What is destroyed in the process is not dignity, rather it is control or the illusion of control. When placed in survival mode, life is reduced to the bare necessities, to what Agamben (1998) has labeled homo sacer, literally, sacred life, but in Agamben’s terms is defined more metaphorically as bare life. In the paradigmatic exceptional space, the Nazi Death Camps, homo sacer collides with the ordinary citizen, one surviving in limbo, outside of the borders of the political system and one entrenched within the borders of that system; one powerless, the other holding the key to ultimate power—life and death.

The United States is not exempt from creating borderless states of isolation. Native American people have lived in isolation on reservations for a hundred years or so, isolated as sovereign nations within a sovereign nation, a euphemism that is intended to hide the source of Real power. During World War II, Japanese Americans were herded into internment camps, isolated in the California desert and the Great Basin where they could be separated from Real Americans. More recently, the detention camp at Guantanamo place the lives of enemy combatants in limbo under the watchful eye of the military. Each of these instances, including the paradigmatic case, fall into what Agamben (1998) calls biopolitics.

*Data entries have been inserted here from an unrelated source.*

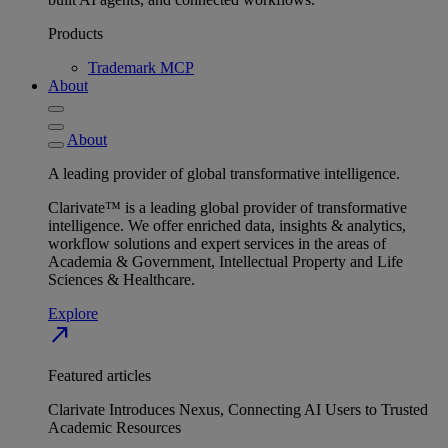
Products
Trademark MCP
About
About
A leading provider of global transformative intelligence.
Clarivate™ is a leading global provider of transformative
intelligence. We offer enriched data, insights & analytics,
workflow solutions and expert services in the areas of
Academia & Government, Intellectual Property and Life
Sciences & Healthcare.
Explore
north_east
Featured articles
Clarivate Introduces Nexus, Connecting AI Users to Trusted
Academic Resources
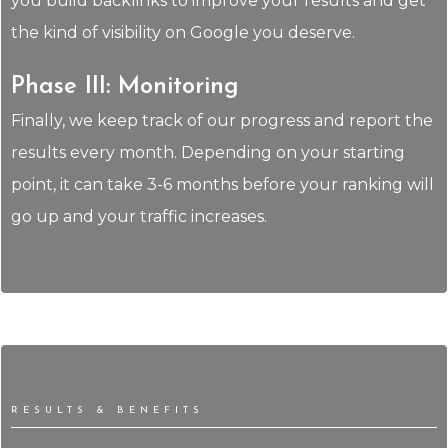
you build backlinks to improve your results and get
the kind of visibility on Google you deserve.
Phase III: Monitoring
Finally, we keep track of our progress and report the
results every month. Depending on your starting
point, it can take 3-6 months before your ranking will
go up and your traffic increases.
RESULTS & BENEFITS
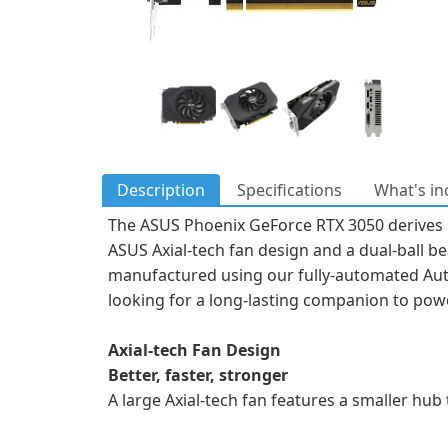
Description
Specifications
What's in
The ASUS Phoenix GeForce RTX 3050 derives i
ASUS Axial-tech fan design and a dual-ball bea
manufactured using our fully-automated Aut
looking for a long-lasting companion to pow
Axial-tech Fan Design
Better, faster, stronger
A large Axial-tech fan features a smaller hub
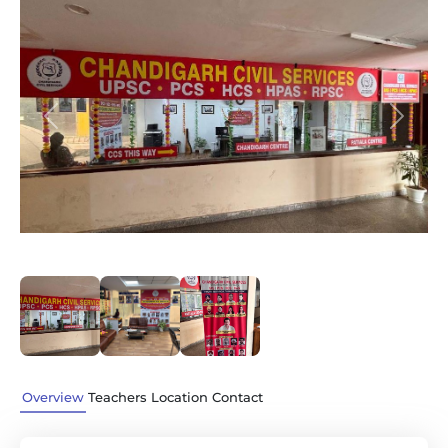
Previous
Next
Overview
Teachers
Location
Contact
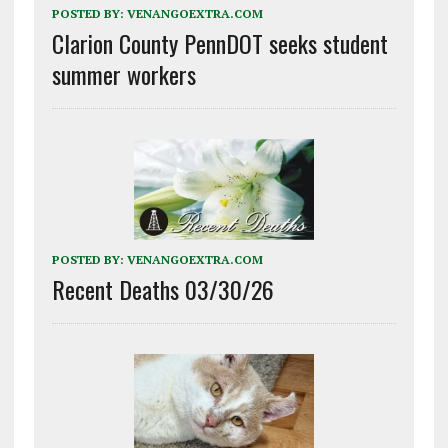
POSTED BY:
VENANGOEXTRA.COM
Clarion County PennDOT seeks student
summer workers
POSTED BY:
VENANGOEXTRA.COM
Recent Deaths 03/30/26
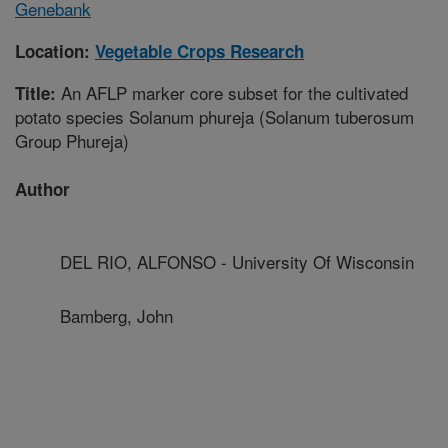
Genebank
Location:
Vegetable Crops Research
An AFLP marker core subset for the cultivated
Title:
potato species Solanum phureja (Solanum tuberosum
Group Phureja)
Author
DEL RIO, ALFONSO - University Of Wisconsin
Bamberg, John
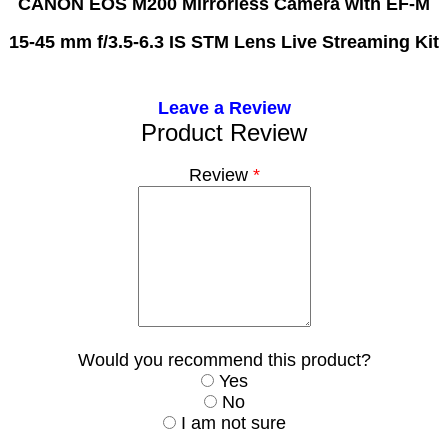
CANON EOS M200 Mirrorless Camera with EF-M
15-45 mm f/3.5-6.3 IS STM Lens Live Streaming Kit
Leave a Review
Product Review
Review
*
Would you recommend this product?
Yes
No
I am not sure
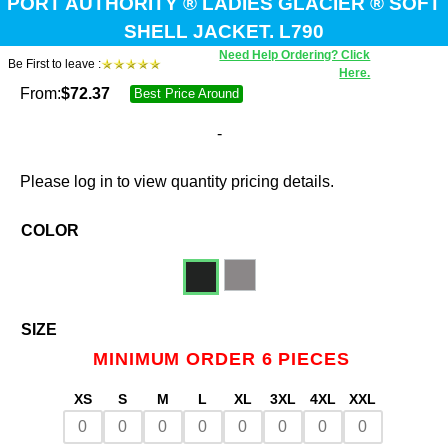
PORT AUTHORITY ® LADIES GLACIER ® SOFT
SHELL JACKET. L790
Need Help Ordering? Click
Be First to leave :
Here.
From:
$
72.37
Best Price Around
-
Please log in to view quantity pricing details.
COLOR
SIZE
MINIMUM ORDER 6 PIECES
XS
S
M
L
XL
3XL
4XL
XXL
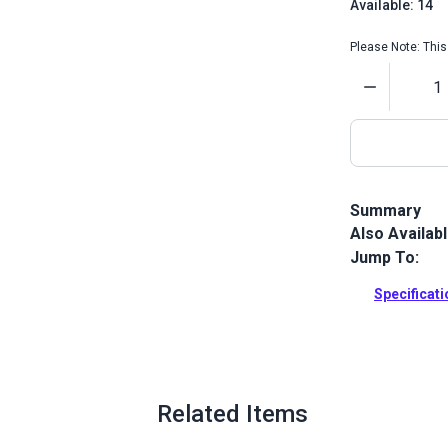
Available: 14
Please Note: This 
Quantity
Summary
Also Availab
Coats Dual D
home sewing 
Jump To:
This Coats &
thread for co
Specificat
trap spool ho
general-purpo
wovens and 
Full Descrip
Related Items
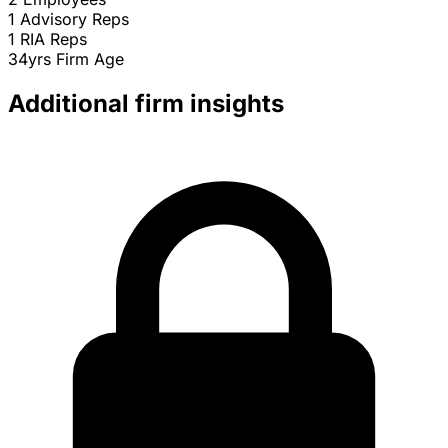
1
Advisory Reps
1
RIA Reps
34yrs
Firm Age
Additional firm insights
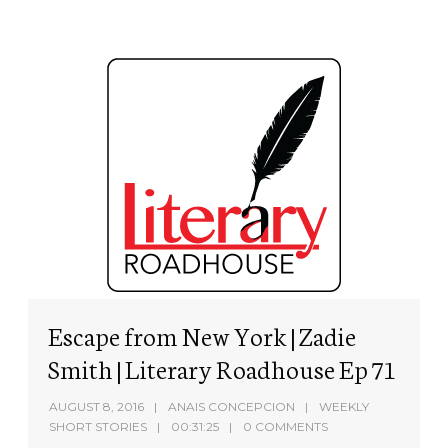
Escape from New York | Zadie
Smith | Literary Roadhouse Ep 71
AUGUST 8, 2016
ANAIS CONCEPCION
WEEKLY
SHORT STORIES
00:31:25
0 COMMENTS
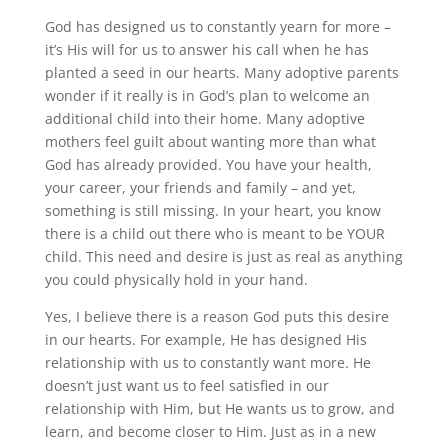
God has designed us to constantly yearn for more –
it’s His will for us to answer his call when he has
planted a seed in our hearts. Many adoptive parents
wonder if it really is in God’s plan to welcome an
additional child into their home. Many adoptive
mothers feel guilt about wanting more than what
God has already provided. You have your health,
your career, your friends and family – and yet,
something is still missing. In your heart, you know
there is a child out there who is meant to be YOUR
child. This need and desire is just as real as anything
you could physically hold in your hand.
Yes, I believe there is a reason God puts this desire
in our hearts. For example, He has designed His
relationship with us to constantly want more. He
doesn’t just want us to feel satisfied in our
relationship with Him, but He wants us to grow, and
learn, and become closer to Him. Just as in a new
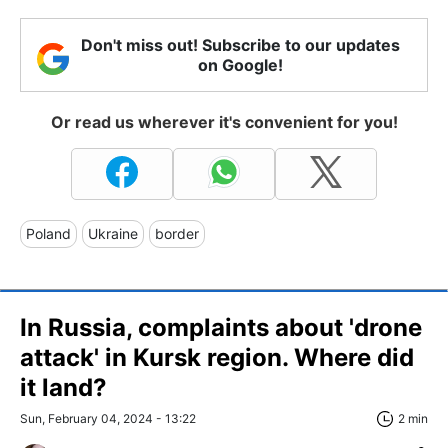
Don't miss out! Subscribe to our updates
on Google!
Or read us wherever it's convenient for you!
Poland
Ukraine
border
In Russia, complaints about 'drone
attack' in Kursk region. Where did
it land?
Sun, February 04, 2024 - 13:22
2 min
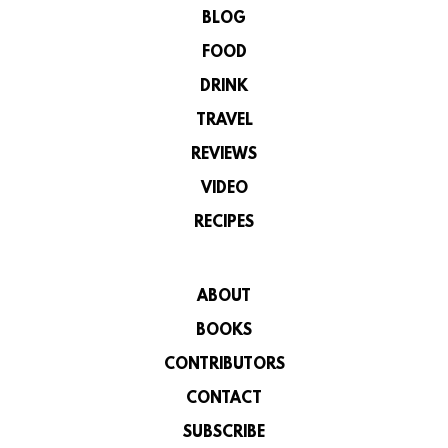
BLOG
FOOD
DRINK
TRAVEL
REVIEWS
VIDEO
RECIPES
ABOUT
BOOKS
CONTRIBUTORS
CONTACT
SUBSCRIBE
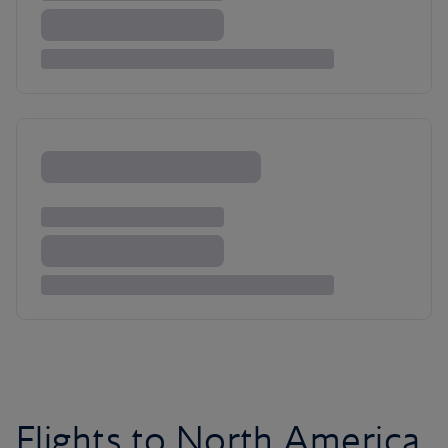
Flights to North America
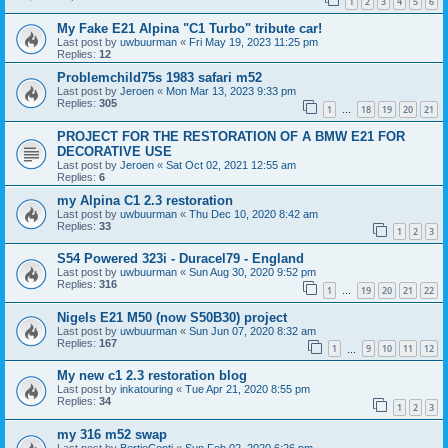
1
2
3
4
5
6
My Fake E21 Alpina "C1 Turbo" tribute car!
Last post by
uwbuurman
«
Fri May 19, 2023 11:25 pm
Replies:
12
Problemchild75s 1983 safari m52
Last post by
Jeroen
«
Mon Mar 13, 2023 9:33 pm
Replies:
305
1
18
19
20
21
…
PROJECT FOR THE RESTORATION OF A BMW E21 FOR
DECORATIVE USE
Last post by
Jeroen
«
Sat Oct 02, 2021 12:55 am
Replies:
6
my Alpina C1 2.3 restoration
Last post by
uwbuurman
«
Thu Dec 10, 2020 8:42 am
Replies:
33
1
2
3
S54 Powered 323i - Duracel79 - England
Last post by
uwbuurman
«
Sun Aug 30, 2020 9:52 pm
Replies:
316
1
19
20
21
22
…
Nigels E21 M50 (now S50B30) project
Last post by
uwbuurman
«
Sun Jun 07, 2020 8:32 am
Replies:
167
1
9
10
11
12
…
My new c1 2.3 restoration blog
Last post by
inkatouring
«
Tue Apr 21, 2020 8:55 pm
Replies:
34
1
2
3
my 316 m52 swap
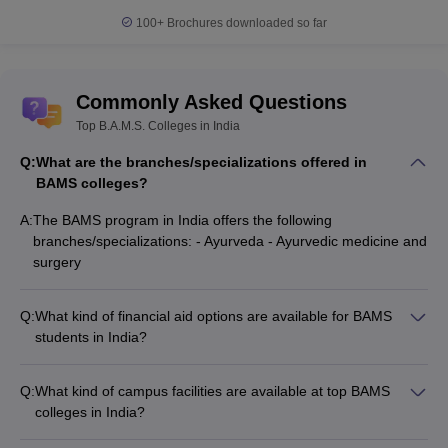
100+
Brochures downloaded so far
Commonly Asked Questions
Top B.A.M.S. Colleges in India
Q:
What are the branches/specializations offered in
BAMS colleges?
A:
The BAMS program in India offers the following
branches/specializations: - Ayurveda - Ayurvedic medicine and
surgery
Q:
What kind of financial aid options are available for BAMS
students in India?
BAMS students in India may be eligible for various financial
aid options such as: - Scholarships offered by the
Q:
What kind of campus facilities are available at top BAMS
government, colleges, or private organizations - Education
colleges in India?
loans from banks and other financial institutions - Fee waivers
Top BAMS colleges in India typically have well-equipped
or concessions based on merit or socioeconomic background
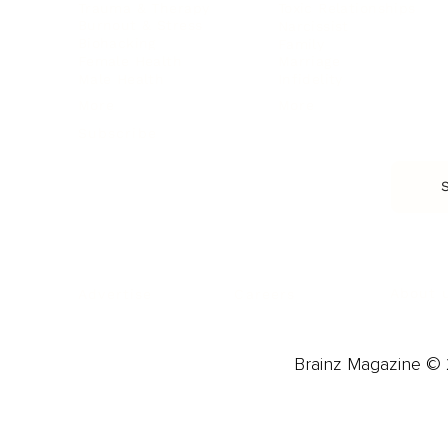
Trauma & Therapy
Toxic Relationships
Burnout & Stress
Narcissist
Biohacking
Family
Female Health
Marriage
Male Health
Infidelity
More
More
Subscribe
About 
Advertise
Careers
Brainz Magazine © 2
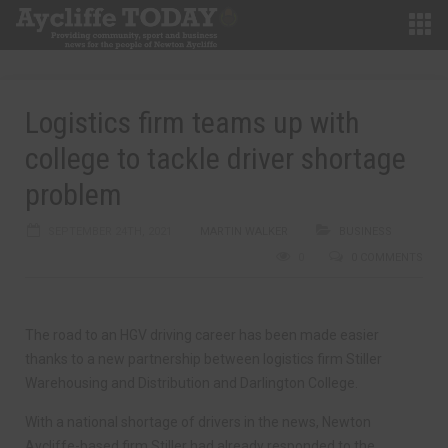
Logistics firm teams up with
college to tackle driver shortage
problem
SEPTEMBER 24TH, 2021
MARTIN WALKER
BUSINESS
0
0 COMMENTS
The road to an HGV driving career has been made easier
thanks to a new partnership between logistics firm Stiller
Warehousing and Distribution and Darlington College.
With a national shortage of drivers in the news, Newton
Aycliffe-based firm Stiller had already responded to the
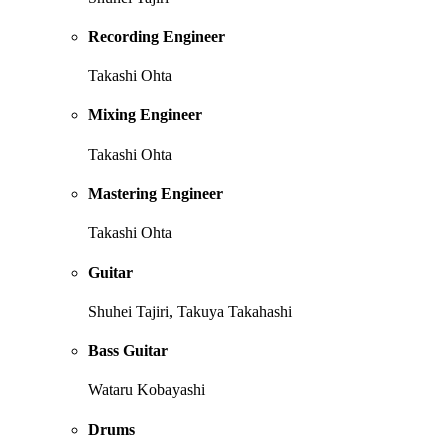
Recording Engineer
Takashi Ohta
Mixing Engineer
Takashi Ohta
Mastering Engineer
Takashi Ohta
Guitar
Shuhei Tajiri, Takuya Takahashi
Bass Guitar
Wataru Kobayashi
Drums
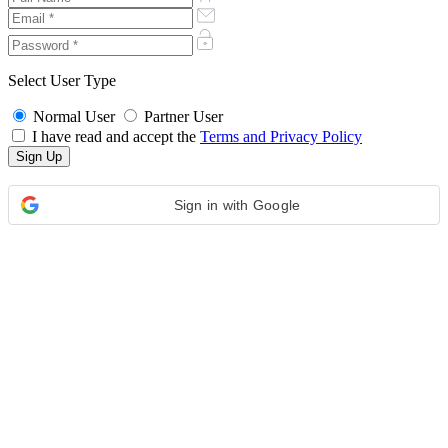
Select User Type
Normal User
Partner User
I have read and accept the
Terms and Privacy Policy
Sign in with Google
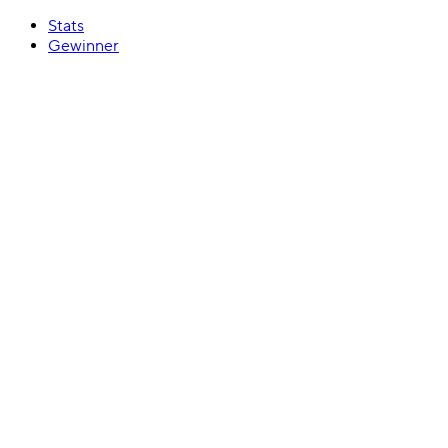
Stats
Gewinner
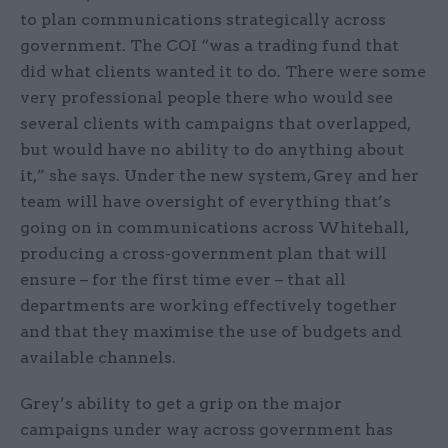
to plan communications strategically across
government. The COI “was a trading fund that
did what clients wanted it to do. There were some
very professional people there who would see
several clients with campaigns that overlapped,
but would have no ability to do anything about
it,” she says. Under the new system, Grey and her
team will have oversight of everything that’s
going on in communications across Whitehall,
producing a cross-government plan that will
ensure – for the first time ever – that all
departments are working effectively together
and that they maximise the use of budgets and
available channels.
Grey’s ability to get a grip on the major
campaigns under way across government has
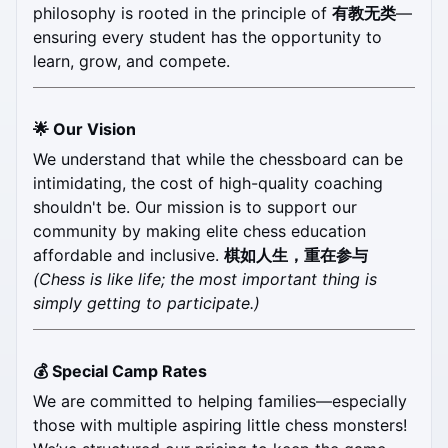
philosophy is rooted in the principle of 
有教无类
—
ensuring every student has the opportunity to 
learn, grow, and compete.
🌟 Our Vision
We understand that while the chessboard can be 
intimidating, the cost of high-quality coaching 
shouldn't be. Our mission is to support our 
community by making elite chess education 
affordable and inclusive. 
棋如人生，重在参与
(Chess is like life; the most important thing is 
simply getting to participate.)
💰 Special Camp Rates
We are committed to helping families—especially 
those with multiple aspiring little chess monsters! 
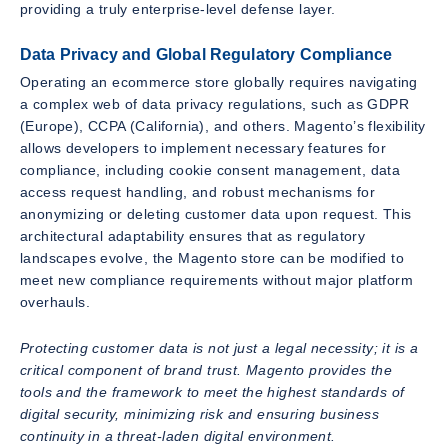
providing a truly enterprise-level defense layer.
Data Privacy and Global Regulatory Compliance
Operating an ecommerce store globally requires navigating
a complex web of data privacy regulations, such as GDPR
(Europe), CCPA (California), and others. Magento’s flexibility
allows developers to implement necessary features for
compliance, including cookie consent management, data
access request handling, and robust mechanisms for
anonymizing or deleting customer data upon request. This
architectural adaptability ensures that as regulatory
landscapes evolve, the Magento store can be modified to
meet new compliance requirements without major platform
overhauls.
Protecting customer data is not just a legal necessity; it is a
critical component of brand trust. Magento provides the
tools and the framework to meet the highest standards of
digital security, minimizing risk and ensuring business
continuity in a threat-laden digital environment.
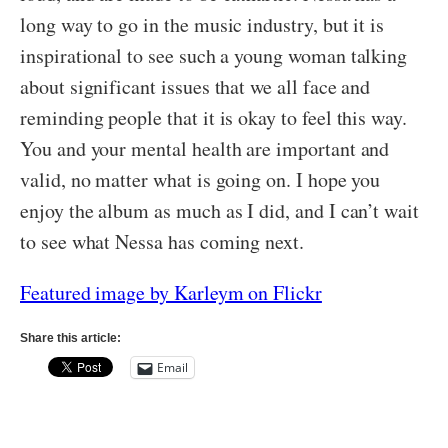
long way to go in the music industry, but it is
inspirational to see such a young woman talking
about significant issues that we all face and
reminding people that it is okay to feel this way.
You and your mental health are important and
valid, no matter what is going on. I hope you
enjoy the album as much as I did, and I can’t wait
to see what Nessa has coming next.
Featured image by Karleym on Flickr
Share this article:
Email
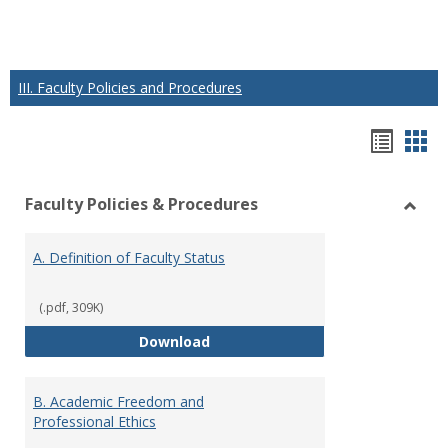
III. Faculty Policies and Procedures
Hando
Han
list
car
Faculty Policies & Procedures
view
vie
Toggl
Facul
A. Definition of Faculty Status
Polici
&
Proce
(.pdf, 309K)
A. Definition of Faculty Status
Download
B. Academic Freedom and
Professional Ethics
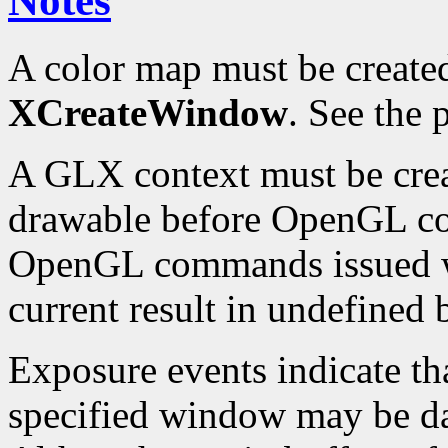
Notes
A color map must be create
XCreateWindow
. See the
A GLX context must be crea
drawable before OpenGL c
OpenGL commands issued wh
current result in undefined 
Exposure events indicate th
specified window may be d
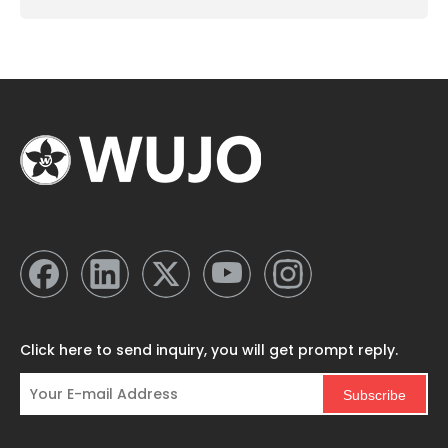
Click here to send inquiry, you will get prompt reply.
Subscribe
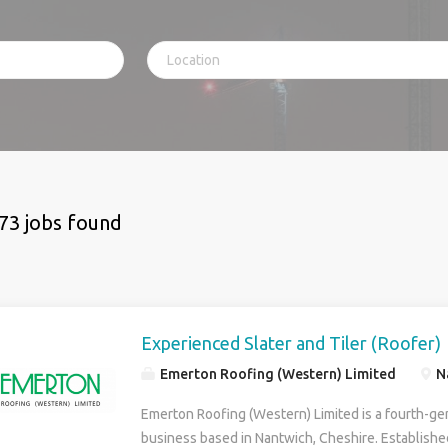
73 jobs found
Experienced Slater and Tiler (Roofer)
Emerton Roofing (Western) Limited
N
Emerton Roofing (Western) Limited is a fourth-ge
business based in Nantwich, Cheshire. Establishe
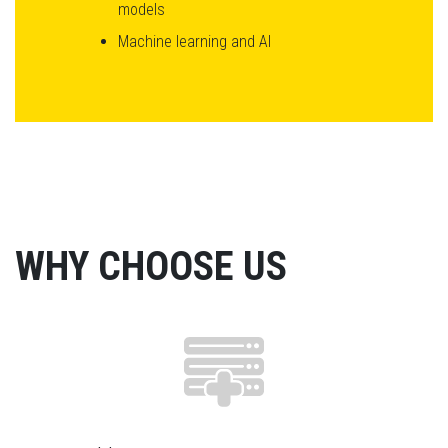
models
Machine learning and AI
WHY CHOOSE US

Lewis extends this argument to schools, labeling the activity of schools and schooling as biopedagogy. Students are placed in a position of being homo sacer in the sense that because they are subject to nothing but external rules, to not being able participants in the decisions that directly and indirectly impact their lives, schools are places where students necessarily collide with those that choose to control them. Schools isolate, separate, and punish sometimes just because they can. The real tragedy is that this all appears to be normal to the rest of us.

 References

Agamben, G. (1998). Homo Sacer: Sovereign power and bare life (D. Heller-Roazen, Trans.). Sanford, CA: Sanford University Press.

Lewis, T. E. (2006). The school as an exceptional space: Rethinking education from the perspective of the biopedagogical. Educational Theory, 56(2), 159-176.

Žižek, S. (2002). Welcome to the desert of the real: Five essays on September 11 and related dates. London: Verso.